Fire the principal. Sack the teachers. Raise the bar. Bring in a charter. Close it down.

These “solutions” to chronically low-performing schools are all found in the guidelines for winning a piece of Race to the Top, the $4 billion pot of federal dollars intended to drive educational change and improvement across the country.

Consultants and management gurus are coming out of the woodwork, offering drastic transformation solutions like these and promising results-or-else, in exchange for a chunk of that federal change.

But many of their solutions are disheartening — not for their promises or their fervor, but for what they leave out of their prescriptions: teacher input.

Fixing the real problems

“The Japanese have a famous saying: ‘Fix the problem, not the blame,’’ writes Peter A. Paul, a former New York City teacher and co-author of “The Power of Teacher Networks” (Corwin Press, 2009).

“This is especially true for [schools in] disadvantaged, lower socioeconomic neighborhoods,” Paul says. “Rather than saddling such schools with ever-higher bars of standardized ‘expectations’ ... and subsequent penalties for failure to meet those expectations, we must focus on fixing the real problems: teacher isolationism, lack of meaningful support and intellectual opportunities, and an almost complete absence of teachers’ voice in education policy.”

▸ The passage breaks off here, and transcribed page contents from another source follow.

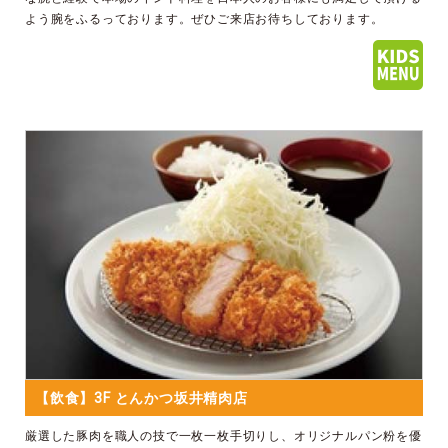
よう腕をふるっております。ぜひご来店お待ちしております。
【飲食】3F とんかつ坂井精肉店
厳選した豚肉を職人の技で一枚一枚手切りし、オリジナルパン粉を優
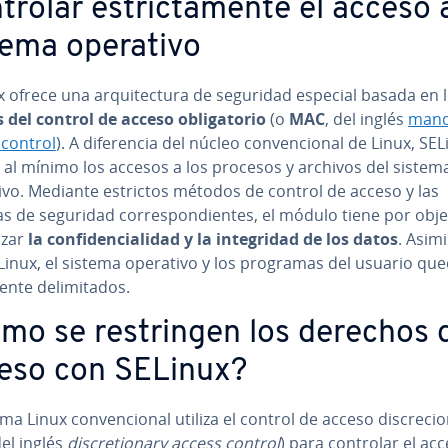
rolar es­tri­c­ta­me­n­te el acceso 
tema operativo
 ofrece una ar­qui­te­c­tu­ra de seguridad especial basada en 
os del control de acceso obli­ga­to­rio
(o
MAC
, del inglés
mand
 control
). A di­fe­re­n­cia del núcleo co­n­ve­n­cio­nal de Linux, SE
 al mínimo los accesos a los procesos y archivos del sistem
ivo. Mediante estrictos métodos de control de acceso y las
 de seguridad co­rre­s­po­n­die­n­tes, el módulo tiene por obje
i­zar
la co­n­fi­de­n­cia­li­dad y la in­te­gri­dad de los datos
. Asim
Linux, el sistema operativo y los programas del usuario qu
e­n­te de­li­mi­ta­dos.
mo se re­s­tri­n­gen los derechos 
eso con SELinux?
ma Linux co­n­ve­n­cio­nal utiliza el control de acceso di­s­cre­cio
el inglés
di­s­cre­tio­na­ry access control
) para controlar el acc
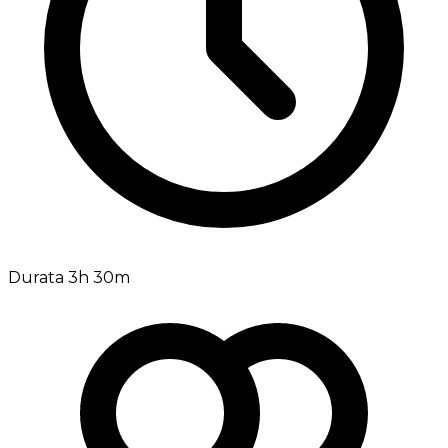
Durata 3h 30m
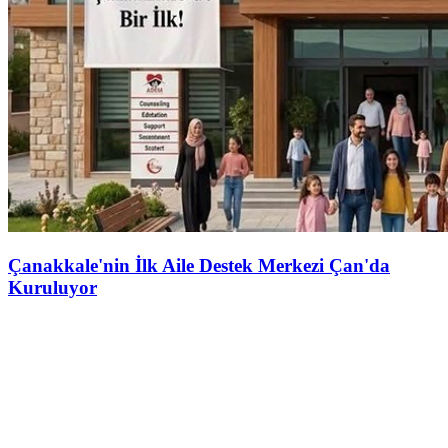
Çanakkale'nin İlk Aile Destek Merkezi Çan'da
Kuruluyor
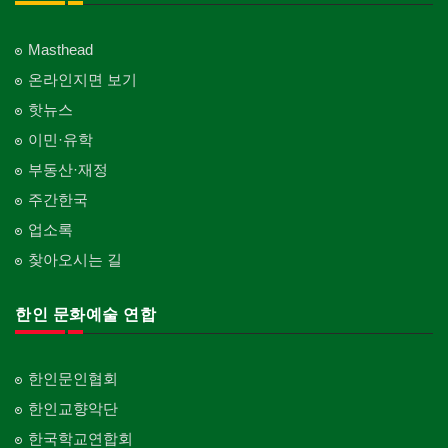
Masthead
온라인지면 보기
핫뉴스
이민·유학
부동산·재정
주간한국
업소록
찾아오시는 길
한인 문화예술 연합
한인문인협회
한인교향악단
한국학교연합회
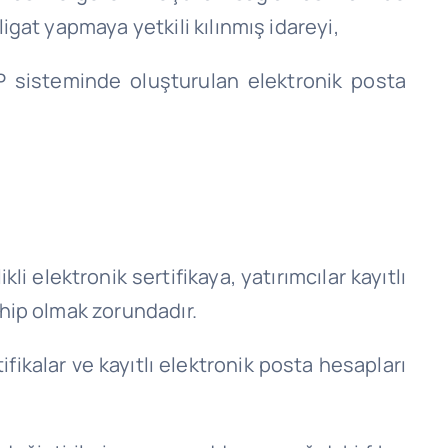
gat yapmaya yetkili kılınmış idareyi,
EP sisteminde oluşturulan elektronik posta
li elektronik sertifikaya, yatırımcılar kayıtlı
hip olmak zorundadır.
ifikalar ve kayıtlı elektronik posta hesapları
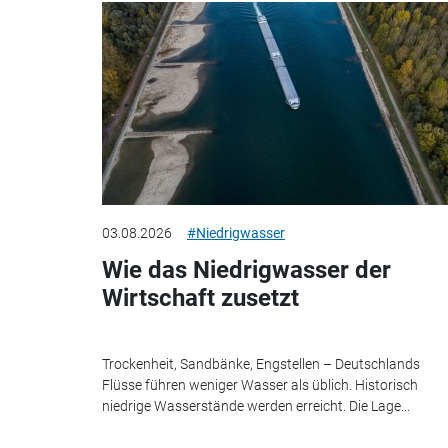
03.08.2026
#Niedrigwasser
Wie das Niedrigwasser der
Wirtschaft zusetzt
Trockenheit, Sandbänke, Engstellen – Deutschlands
Flüsse führen weniger Wasser als üblich. Historisch
niedrige Wasserstände werden erreicht. Die Lage...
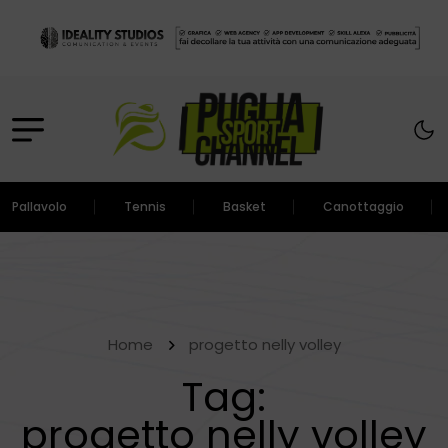
Pallavolo
Tennis
Basket
Canottaggio
Home
progetto nelly volley
Tag:
progetto nelly volley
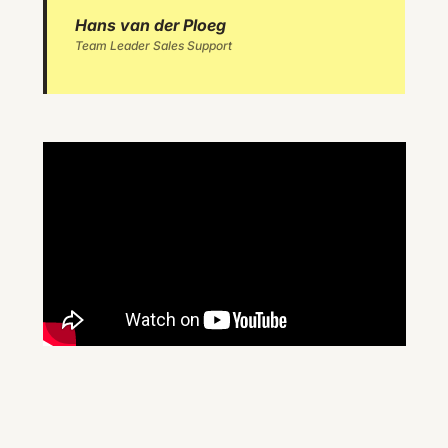
Hans van der Ploeg
Team Leader Sales Support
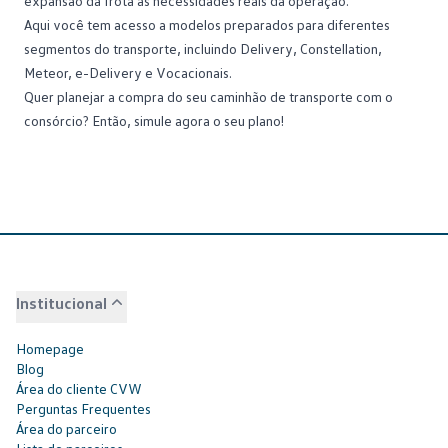
expansão da frota às necessidades reais da operação.
Aqui você tem acesso a modelos preparados para diferentes
segmentos do transporte, incluindo
Delivery
,
Constellation
,
Meteor
,
e-Delivery
e
Vocacionais
.
Quer planejar a compra do seu caminhão de transporte com o
consórcio? Então,
simule agora o seu plano
!
Institucional
Homepage
Blog
Área do cliente CVW
Perguntas Frequentes
Área do parceiro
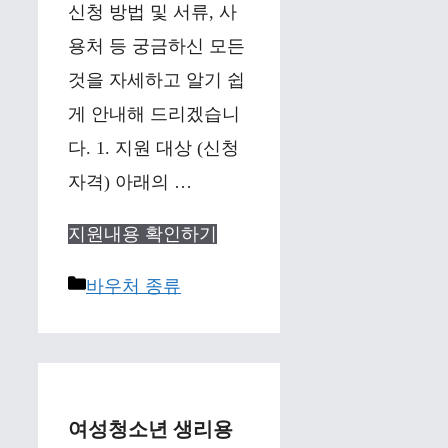
신청 방법 및 서류, 사
용처 등 궁금하신 모든
것을 자세하고 알기 쉽
게 안내해 드리겠습니
다. 1. 지원 대상 (신청
자격) 아래의 …
지원내용 확인하기
Categories
바우처 종류
여성청소년 생리용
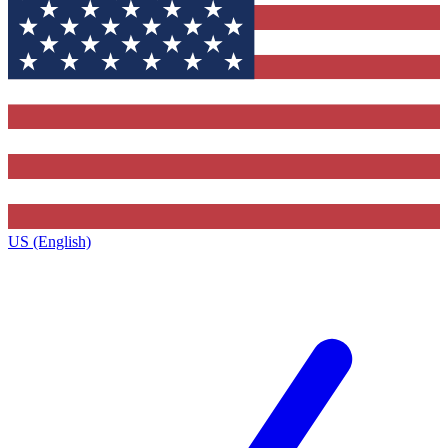
US (English)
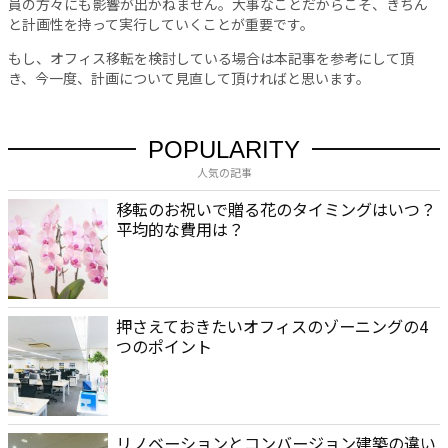
員の方々にも影響が出かねません。大事なことだからこそ、きちん
と計画性を持って実行していくことが重要です。
もし、オフィス移転を検討している場合は本記事を参考にして頂
き、今一度、計画について見直して頂ければと思います。
POPULARITY
人気の記事
移転のお祝いで贈る花のタイミングはいつ？
平均的な費用は？
押さえておきたいオフィスのゾーニングの4
つのポイント
リノベーションとコンバージョン建築の違い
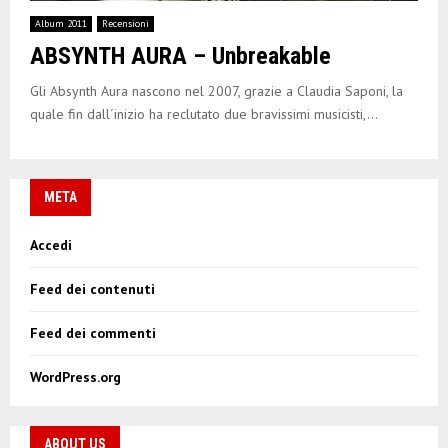
E
Album 2011
Recensioni
ABSYNTH AURA – Unbreakable
N
Gli Absynth Aura nascono nel 2007, grazie a Claudia Saponi, la
U
quale fin dall´inizio ha reclutato due bravissimi musicisti,...
META
Accedi
Feed dei contenuti
Feed dei commenti
WordPress.org
ABOUT US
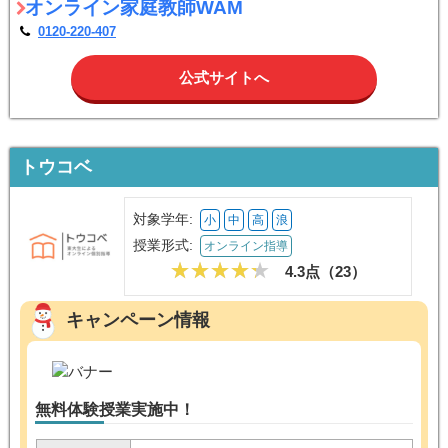
オンライン家庭教師WAM
0120-220-407
公式サイトへ
トウコベ
対象学年:
小
中
高
浪
授業形式:
オンライン指導
4.3点（
23
）
キャンペーン情報
無料体験授業実施中！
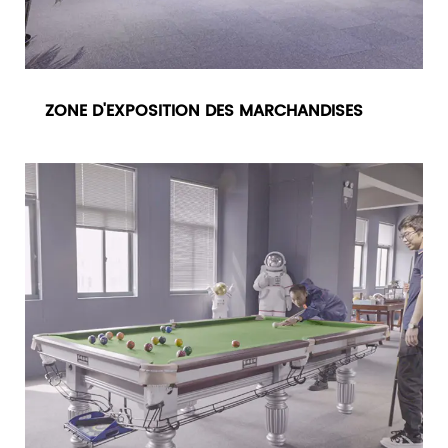
ZONE D'EXPOSITION DES MARCHANDISES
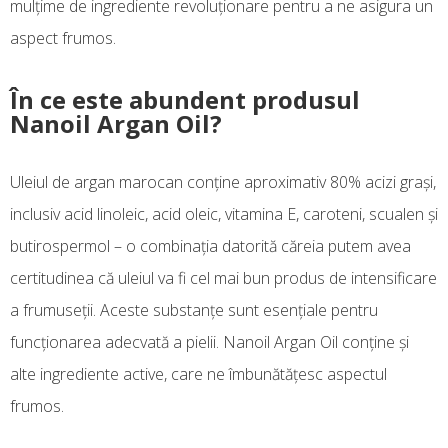
mulțime de ingrediente revoluționare pentru a ne asigura un
aspect frumos.
În ce este abundent produsul
Nanoil Argan Oil?
Uleiul de argan marocan conține aproximativ 80% acizi grași,
inclusiv acid linoleic, acid oleic, vitamina E, caroteni, scualen și
butirospermol – o combinația datorită căreia putem avea
certitudinea că uleiul va fi cel mai bun produs de intensificare
a frumuseții. Aceste substanțe sunt esențiale pentru
funcționarea adecvată a pielii. Nanoil Argan Oil conține și
alte ingrediente active, care ne îmbunătățesc aspectul
frumos.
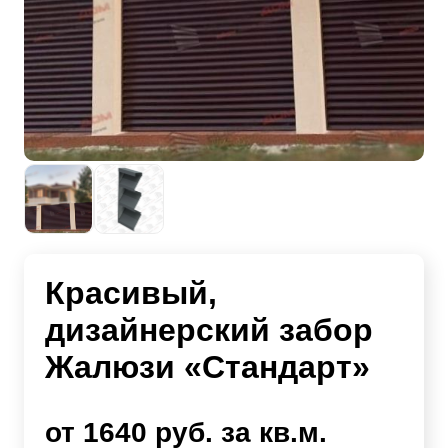
Красивый,
дизайнерский забор
Жалюзи «Стандарт»
от 1640 руб. за кв.м.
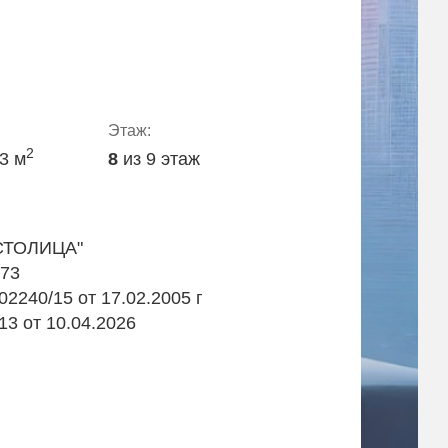
Этаж:
2
.3 м
8
из 9 этаж
СТОЛИЦА"
973
2240/15 от 17.02.2005 г
13 от 10.04.2026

Paul and lead author Ellen Meyers have led groups of teachers in New York and across the country in identifying difficult problems in their schools and proposing solutions. From how to change the way English language learners are tested to how to advise a young mother wanting to transfer to a GED program, these teachers struggle with ways to make their schools work for their students.

Their voices are real and their solutions seem insightful. But what emerges from these teachers’ accounts is that they are left out of school turnarounds in their own schools. The potential power of teachers to change the school is not harnessed.

“There was no history of teachers being invited to the table to express concerns, problems and offer ideas,” one New York City teacher wrote about her school, then in its third year of restructuring. “The restructuring that was done was planned and decided at the central office. ... [Yet] 70 percent of the teachers were at the school for more than five years. Teachers were very aware of the lack of progress on standardized tests. Among themselves they talked about why students were not improving,” she recounts. “Why are central education offices reluctant to involve teachers in the planning and restructuring of failing schools?”

They’ve got ideas

It’s not that involving teachers would be nice. It’s that the evidence suggests it works.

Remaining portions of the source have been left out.